After being ordered to immediately give the Pride Alliance official student club status, Yeshiva asked the U.S. Supreme Court for a stay on that order while it appeals the case at the state level. The Manhattan-based university argued on grounds of the First Amendment, saying that it cannot be forced to promote on campus what’s inconsistent with its guiding religious beliefs.
Justice Sonia Sotomayor, who is initially responsible for all emergency appeals from a geographic area that covers New York, put the lower court’s ruling on hold before referring the case to the full Supreme Court.

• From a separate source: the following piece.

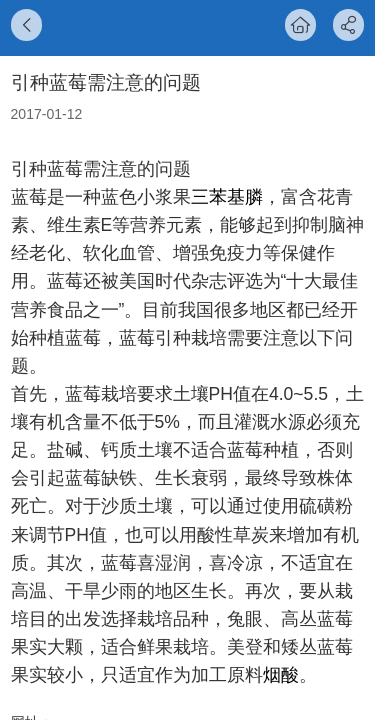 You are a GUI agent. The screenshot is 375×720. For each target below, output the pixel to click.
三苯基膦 (227, 197)
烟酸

The full Supreme Court, with Justices John Roberts and Brett Kavanaugh joining a 5–4 majority, said Tuesday that Yeshiva had not exhausted all its legal options before seeking intervention from the nation’s highest court. For example, the university could have asked the New York Court of Appeals for an expedited review of its appeal.
“The application is denied because it appears that applicants have at least two further avenues for expedited or interim state court relief,” the unsigned majority opinion states. “If applicants seek and receive neither expedited review nor interim relief from the New York courts, they may return to this court.”
Justices Samuel Alito, Clarence Thomas, Neil Gorsuch, and Amy Coney Barett dissented from the ruling.
In his dissenting opinion (pdf), Alito said that just because the university’s appeal has not yet been decided at the state level, it doesn’t mean the Supreme Court has no authority granting a stay of an apparently unconstitutional order.
The appellate process in the state courts could “easily drag on for many months,” he argued, during which Yeshiva would have to continue to “make the statement about Torah that it finds objectionable” in violation of the school’s First Amendment rights.
“Does the First Amendment permit a State to force a Jewish school to instruct its students in accordance with an interpretation of Torah that the school, after careful study, has concluded is incorrect? The answer to that question is surely ‘no,'” Alito wrote.
“The First Amendment guarantees the right to the free exercise of religion, and if that provision means anything, it prohibits a State from enforcing its own preferred interpretation of Holy Scripture,” he continued. “Yet that is exactly what New York has done in this case, and it is disappointing that a majority of this Court refuses to provide relief.”
The Yeshiva University Pride Alliance celebrated Tuesday’s ruling as a victory.
“This Supreme Court decision is a victory for Yeshiva University students who are simply seeking basic rights that are uncontested at peer universities,” the club told student newspaper The Commentator. “A majority of the Supreme Court has ruled that this case must go through the normal state process, rejecting the university administration’s unprecedented, premature, and harmful rush to the highest federal court in the country.”
Yeshiva didn’t immediately respond to a request for comment. The university, known for using a curriculum based largely on the Modern Orthodox interpretation of Jewish law, said in a previous press release that it wanted the Supreme Court to “protect its religious mission from government interference.”
“The lower court rulings would force Yeshiva to put its stamp of approval on a club and activities that are inconsistent with the school’s Torah values and the religious environment it seeks to maintain on its undergraduate campuses,” it said.